To do:
Across these entries, how many lines contain the word "была"? Answer with only the number.

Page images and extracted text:
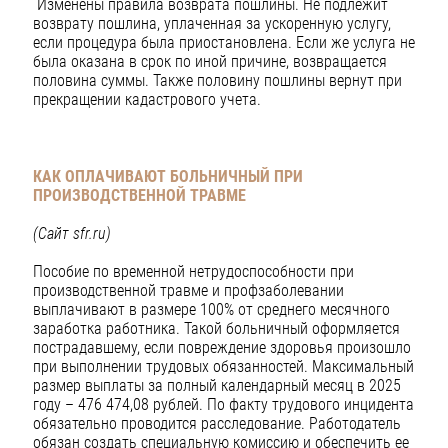
Изменены правила возврата пошлины. Не подлежит
возврату пошлина, уплаченная за ускоренную услугу,
если процедура была приостановлена. Если же услуга не
была оказана в срок по иной причине, возвращается
половина суммы. Также половину пошлины вернут при
прекращении кадастрового учета.
КАК ОПЛАЧИВАЮТ БОЛЬНИЧНЫЙ ПРИ
ПРОИЗВОДСТВЕННОЙ ТРАВМЕ
(Сайт sfr.ru)
Пособие по временной нетрудоспособности при
производственной травме и профзаболевании
выплачивают в размере 100% от среднего месячного
заработка работника. Такой больничный оформляется
пострадавшему, если повреждение здоровья произошло
при выполнении трудовых обязанностей. Максимальный
размер выплаты за полный календарный месяц в 2025
году – 476 474,08 рублей. По факту трудового инцидента
обязательно проводится расследование. Работодатель
обязан создать специальную комиссию и обеспечить ее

Written response:
2